The United States on Monday described the arrest of Pakistan's former Prime Minister Imran Khan over the weekend as an "internal matter" for the South Asian nation, while the United Nations called for respecting due process in proceedings against the embattled politician.
The 70-year-old Pakistani opposition leader was taken into custody Saturday and swiftly transferred to Attock prison, west of the national capital, Islamabad, after being sentenced to three years for selling state gifts and allegedly concealing their proceeds.
"We believe that is an internal matter for Pakistan, and we continue to call for the respect of democratic principles, human rights, and the rule of law in Pakistan,” U.S. State Department spokesman Mathew Miller told reporters in Washington when asked for his reaction.
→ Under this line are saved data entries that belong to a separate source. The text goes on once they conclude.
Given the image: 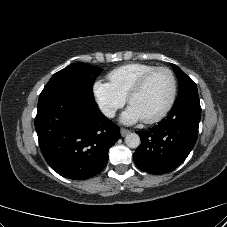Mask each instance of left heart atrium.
Masks as SVG:
<instances>
[{"instance_id": "left-heart-atrium-1", "label": "left heart atrium", "mask_w": 227, "mask_h": 227, "mask_svg": "<svg viewBox=\"0 0 227 227\" xmlns=\"http://www.w3.org/2000/svg\"><path fill=\"white\" fill-rule=\"evenodd\" d=\"M121 120L126 124H131L142 120V118L132 106H129L127 110L122 114Z\"/></svg>"}]
</instances>
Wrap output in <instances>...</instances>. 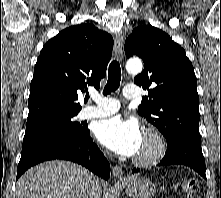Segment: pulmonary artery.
Wrapping results in <instances>:
<instances>
[{
  "label": "pulmonary artery",
  "instance_id": "1",
  "mask_svg": "<svg viewBox=\"0 0 221 198\" xmlns=\"http://www.w3.org/2000/svg\"><path fill=\"white\" fill-rule=\"evenodd\" d=\"M123 95L127 99H135L138 97V89L133 85L125 86ZM95 105H88L80 112L83 119L101 118L114 114L118 111L120 104L116 99L103 97L97 93L91 95Z\"/></svg>",
  "mask_w": 221,
  "mask_h": 198
}]
</instances>
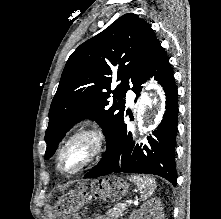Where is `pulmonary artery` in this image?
<instances>
[{
	"label": "pulmonary artery",
	"mask_w": 221,
	"mask_h": 219,
	"mask_svg": "<svg viewBox=\"0 0 221 219\" xmlns=\"http://www.w3.org/2000/svg\"><path fill=\"white\" fill-rule=\"evenodd\" d=\"M133 98H134L133 93L132 92H128L127 93V101H128V103L132 104L133 103Z\"/></svg>",
	"instance_id": "pulmonary-artery-1"
}]
</instances>
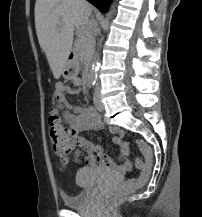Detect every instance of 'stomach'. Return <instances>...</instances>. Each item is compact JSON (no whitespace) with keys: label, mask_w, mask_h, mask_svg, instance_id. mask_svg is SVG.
Masks as SVG:
<instances>
[{"label":"stomach","mask_w":202,"mask_h":217,"mask_svg":"<svg viewBox=\"0 0 202 217\" xmlns=\"http://www.w3.org/2000/svg\"><path fill=\"white\" fill-rule=\"evenodd\" d=\"M78 73V63L73 60H67L61 73L63 77L66 79H73L78 75Z\"/></svg>","instance_id":"0dacf381"}]
</instances>
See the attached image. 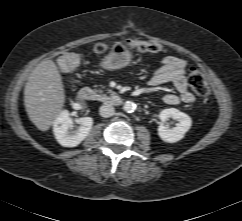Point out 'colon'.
Listing matches in <instances>:
<instances>
[{
  "instance_id": "colon-1",
  "label": "colon",
  "mask_w": 242,
  "mask_h": 221,
  "mask_svg": "<svg viewBox=\"0 0 242 221\" xmlns=\"http://www.w3.org/2000/svg\"><path fill=\"white\" fill-rule=\"evenodd\" d=\"M129 49L136 53H157L163 51L164 47L156 41H139L130 40L128 42ZM109 46L104 43H99L95 47V52L99 55L108 52ZM81 62L80 54L76 52H68L63 54L58 60V67L62 72H70L77 68ZM188 83L192 90L201 98H208L210 89L206 83L201 71L196 66H190L188 69Z\"/></svg>"
}]
</instances>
Miller dismissed suggestions the U.S. response to the troubles facing Khan was muted compared with the prosecution of politicians elsewhere in the world because the former Pakistani leader was a known critic of Washington's policies.
"Let people characterize their responses," Miller said. "At times there are cases [around the world] that are so obviously unfounded that the United States believes it should say something about the matter. We have not made that determination here."
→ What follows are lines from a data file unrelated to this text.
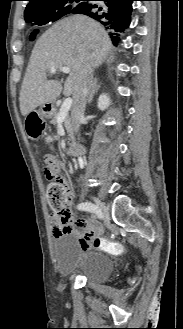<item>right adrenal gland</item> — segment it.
Instances as JSON below:
<instances>
[{
    "label": "right adrenal gland",
    "instance_id": "right-adrenal-gland-1",
    "mask_svg": "<svg viewBox=\"0 0 183 329\" xmlns=\"http://www.w3.org/2000/svg\"><path fill=\"white\" fill-rule=\"evenodd\" d=\"M100 88V84L98 83V78H95L93 80V87L89 93L88 99H87V103L90 104L93 100V96L94 94L99 90Z\"/></svg>",
    "mask_w": 183,
    "mask_h": 329
}]
</instances>
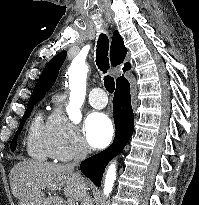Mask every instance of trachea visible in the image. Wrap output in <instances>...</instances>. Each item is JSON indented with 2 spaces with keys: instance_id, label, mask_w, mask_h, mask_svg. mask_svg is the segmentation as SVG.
I'll return each mask as SVG.
<instances>
[{
  "instance_id": "3493384b",
  "label": "trachea",
  "mask_w": 199,
  "mask_h": 205,
  "mask_svg": "<svg viewBox=\"0 0 199 205\" xmlns=\"http://www.w3.org/2000/svg\"><path fill=\"white\" fill-rule=\"evenodd\" d=\"M109 39L105 34H100L97 41L96 48V64L100 71L104 74L109 70V59H108ZM104 86L109 93H113L115 90L114 78L106 75L104 76Z\"/></svg>"
}]
</instances>
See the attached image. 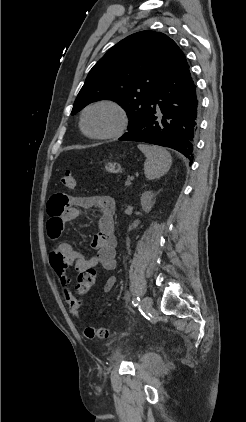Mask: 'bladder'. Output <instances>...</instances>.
Returning a JSON list of instances; mask_svg holds the SVG:
<instances>
[{
    "label": "bladder",
    "mask_w": 246,
    "mask_h": 422,
    "mask_svg": "<svg viewBox=\"0 0 246 422\" xmlns=\"http://www.w3.org/2000/svg\"><path fill=\"white\" fill-rule=\"evenodd\" d=\"M144 359L152 365H158L161 363V357L155 353L147 354Z\"/></svg>",
    "instance_id": "1"
}]
</instances>
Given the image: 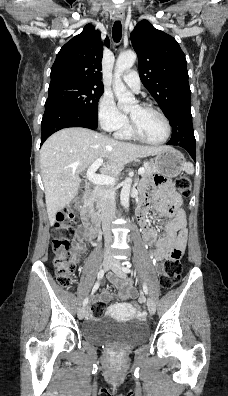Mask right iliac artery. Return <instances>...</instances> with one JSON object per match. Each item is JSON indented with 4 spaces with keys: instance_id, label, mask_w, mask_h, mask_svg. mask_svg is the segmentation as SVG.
Instances as JSON below:
<instances>
[{
    "instance_id": "obj_1",
    "label": "right iliac artery",
    "mask_w": 228,
    "mask_h": 396,
    "mask_svg": "<svg viewBox=\"0 0 228 396\" xmlns=\"http://www.w3.org/2000/svg\"><path fill=\"white\" fill-rule=\"evenodd\" d=\"M104 274H105V271H104V270H100V271L98 272V280L102 279L103 276H104ZM97 288H98V283L95 284V286H94V288H93V292H95V291L97 290ZM87 303H88V298L84 299V301H83V306H86Z\"/></svg>"
}]
</instances>
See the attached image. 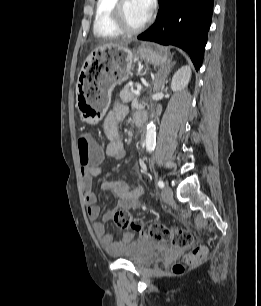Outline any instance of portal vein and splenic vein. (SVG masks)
<instances>
[{"label": "portal vein and splenic vein", "instance_id": "portal-vein-and-splenic-vein-1", "mask_svg": "<svg viewBox=\"0 0 261 306\" xmlns=\"http://www.w3.org/2000/svg\"><path fill=\"white\" fill-rule=\"evenodd\" d=\"M142 89V86L141 85H137V91H136V97L133 99L132 101V107H136L138 105V101H137V97L140 95V91Z\"/></svg>", "mask_w": 261, "mask_h": 306}]
</instances>
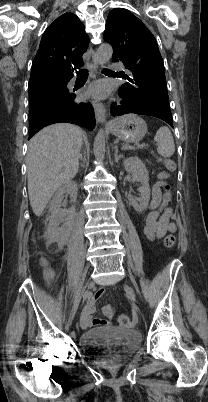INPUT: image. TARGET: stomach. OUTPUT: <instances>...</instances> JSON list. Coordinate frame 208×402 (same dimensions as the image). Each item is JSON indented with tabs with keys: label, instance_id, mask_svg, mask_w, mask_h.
Instances as JSON below:
<instances>
[{
	"label": "stomach",
	"instance_id": "obj_1",
	"mask_svg": "<svg viewBox=\"0 0 208 402\" xmlns=\"http://www.w3.org/2000/svg\"><path fill=\"white\" fill-rule=\"evenodd\" d=\"M109 130L111 134L117 136L122 142L134 144V142H140L144 138L147 126L144 120L136 116V114H125V116L114 120Z\"/></svg>",
	"mask_w": 208,
	"mask_h": 402
}]
</instances>
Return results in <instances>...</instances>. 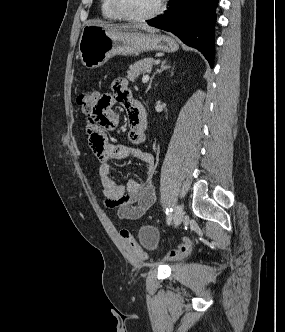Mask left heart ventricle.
<instances>
[{"label": "left heart ventricle", "instance_id": "obj_1", "mask_svg": "<svg viewBox=\"0 0 285 332\" xmlns=\"http://www.w3.org/2000/svg\"><path fill=\"white\" fill-rule=\"evenodd\" d=\"M119 2L128 14L142 16L154 11L159 0H119Z\"/></svg>", "mask_w": 285, "mask_h": 332}]
</instances>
In New York, United Nations Secretary-General Antonio Guterres called for all parties Monday to refrain from violence.
"[Guterres stressed] the need to respect the right to peaceful assembly,” U.N. spokesperson Farhan Haq told reporters. “The secretary-general urges the authorities to respect due process and the rule of law in proceedings against the former prime minister."
Khan denies the corruption allegations, saying they are politically motivated to keep him from contesting a general election due later this year. Unless overturned by an appeals court, the conviction will disqualify him from running in a national election for five years.
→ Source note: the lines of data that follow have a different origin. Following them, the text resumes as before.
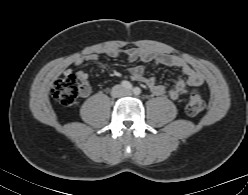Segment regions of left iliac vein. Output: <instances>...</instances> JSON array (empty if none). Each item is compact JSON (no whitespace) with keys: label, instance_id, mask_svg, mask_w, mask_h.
<instances>
[{"label":"left iliac vein","instance_id":"obj_1","mask_svg":"<svg viewBox=\"0 0 248 195\" xmlns=\"http://www.w3.org/2000/svg\"><path fill=\"white\" fill-rule=\"evenodd\" d=\"M126 94L128 95L129 94V91H127Z\"/></svg>","mask_w":248,"mask_h":195}]
</instances>
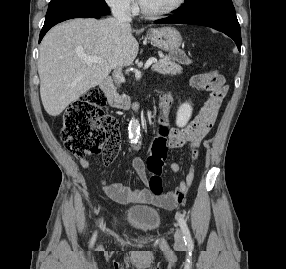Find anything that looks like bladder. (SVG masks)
I'll use <instances>...</instances> for the list:
<instances>
[{"instance_id": "bladder-1", "label": "bladder", "mask_w": 286, "mask_h": 269, "mask_svg": "<svg viewBox=\"0 0 286 269\" xmlns=\"http://www.w3.org/2000/svg\"><path fill=\"white\" fill-rule=\"evenodd\" d=\"M126 222L141 232L152 233L160 228L161 215L153 207H131L126 212Z\"/></svg>"}]
</instances>
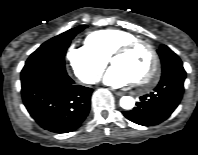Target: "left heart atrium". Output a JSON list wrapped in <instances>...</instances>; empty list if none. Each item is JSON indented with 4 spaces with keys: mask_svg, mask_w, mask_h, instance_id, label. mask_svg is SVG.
Listing matches in <instances>:
<instances>
[{
    "mask_svg": "<svg viewBox=\"0 0 198 155\" xmlns=\"http://www.w3.org/2000/svg\"><path fill=\"white\" fill-rule=\"evenodd\" d=\"M103 81L112 87H123L134 82L129 73L117 65H113L108 69Z\"/></svg>",
    "mask_w": 198,
    "mask_h": 155,
    "instance_id": "39dd6f15",
    "label": "left heart atrium"
}]
</instances>
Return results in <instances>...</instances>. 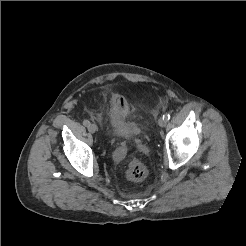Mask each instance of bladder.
Masks as SVG:
<instances>
[{
  "instance_id": "bladder-1",
  "label": "bladder",
  "mask_w": 246,
  "mask_h": 246,
  "mask_svg": "<svg viewBox=\"0 0 246 246\" xmlns=\"http://www.w3.org/2000/svg\"><path fill=\"white\" fill-rule=\"evenodd\" d=\"M110 135L115 139H132L141 133V126L134 120L128 108L123 107L118 99H112L108 108Z\"/></svg>"
}]
</instances>
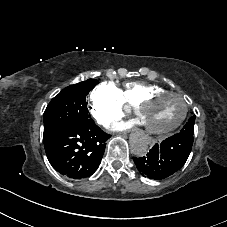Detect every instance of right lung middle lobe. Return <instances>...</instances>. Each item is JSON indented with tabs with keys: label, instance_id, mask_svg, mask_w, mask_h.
I'll return each mask as SVG.
<instances>
[{
	"label": "right lung middle lobe",
	"instance_id": "dd1d6c3e",
	"mask_svg": "<svg viewBox=\"0 0 227 227\" xmlns=\"http://www.w3.org/2000/svg\"><path fill=\"white\" fill-rule=\"evenodd\" d=\"M97 84V80L88 79L68 86L56 95L44 112L43 137L69 125L93 123L88 114L86 96Z\"/></svg>",
	"mask_w": 227,
	"mask_h": 227
}]
</instances>
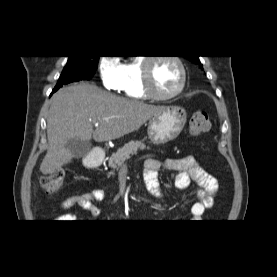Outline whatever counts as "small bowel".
I'll list each match as a JSON object with an SVG mask.
<instances>
[{
  "instance_id": "c3829d8e",
  "label": "small bowel",
  "mask_w": 277,
  "mask_h": 277,
  "mask_svg": "<svg viewBox=\"0 0 277 277\" xmlns=\"http://www.w3.org/2000/svg\"><path fill=\"white\" fill-rule=\"evenodd\" d=\"M161 167L177 172L175 186L178 189L185 190L191 183L198 186V201L191 207V214L194 218L199 219L207 208L213 206L215 196L219 190V182L202 168L194 156L170 158L163 163L155 158L146 160L143 172L144 181L149 192L157 198L162 196L158 181V171ZM105 199L106 192L103 189H94L66 198L62 203V207L68 209L72 206H79L90 213L91 219H95L100 214L96 204ZM57 219L61 220L60 222H69L67 220L73 219V216L63 214Z\"/></svg>"
}]
</instances>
On Monday, the cricket star-turned-politician was allowed to meet with one of his lawyers at the jail for the first time to prepare an appeal of his conviction.
Shah Mahmood Qureshi, who is leading the Pakistan Tehreek-e-Insaf (PTI) political party while Khan is in jail, said the former prime minister was being held in an "insect-ridden" cramped room and being denied privileges, including television, books, and newspapers, that he is entitled to as a former leader of the country.
"The conditions are deplorable. He is being kept in a cell where hygienic conditions are terrible," Qureshi told a news conference along with Khan's legal team. "There are no separate toilet facilities. The room is dark and tangy. The basic rights that even an ordinary prisoner under the prison rules can access, he has been deprived of."
Qureshi condemned the government for placing Khan in the notorious British colonial-era prison and said his party would approach the country's superior judiciary to secure their leader better conditions. He also denounced a police crackdown and subsequent detention of PTI supporters protesting Khan’s arrest.
Pakistani officials deny they have anything to do with the court ruling or legal proceedings. Government officials have not yet commented on allegations that Khan was being mistreated in prison.
Khan was ousted from power in April 2022 in a parliamentary vote of no-confidence, which he rejected as illegal and orchestrated by Pakistan's powerful military to enable incumbent Prime Minister Shehbaz Sharif to replace him. The deposed leader initially blamed the U.S. for being behind the vote, charges Washington and Islamabad reject.
The ousted Pakistani leader has long publicly criticized the U.S.-led war on terrorism in neighboring Afghanistan, which continued for almost two decades until 2021, with American counterterrorism drone strikes hitting suspected targets on both sides of the border.
Pakistani authorities have instituted scores of cases against Khan since his removal from power. He was also arrested in May in a separate case, but the country's Supreme Court outlawed the move a couple of days later.
The brief arrest, however, sparked nationwide protests by his supporters, who clashed with riot police. Protesters also stormed military installations in some cities, prompting a crackdown on PTI workers and the detention of thousands, with more than 100 put on trial in controversial Pakistani military courts.
"I will dissolve my government and the National Assembly on August 9," Sharif told a rally in Punjab province Sunday. "After that, an interim government will take over, and elections will be held," he said.
Despite all the legal troubles and crackdown facing Khan, analysts say he remains the most popular politician in Pakistan and his party is rated as the country's largest political force.
The military has ruled Pakistan over nearly half its 75-year history by staging coups against elected governments. Generals have influenced political happenings even when they are not in power and orchestrated the toppling of prime ministers because they had fallen out with the military.
"In the past, parties and leaders have been cut down to size, their leaders have been imprisoned, and that hasn't stopped some from returning," said Michael Kugelman, the director of the South Asian Institute at Washington's Wilson Center.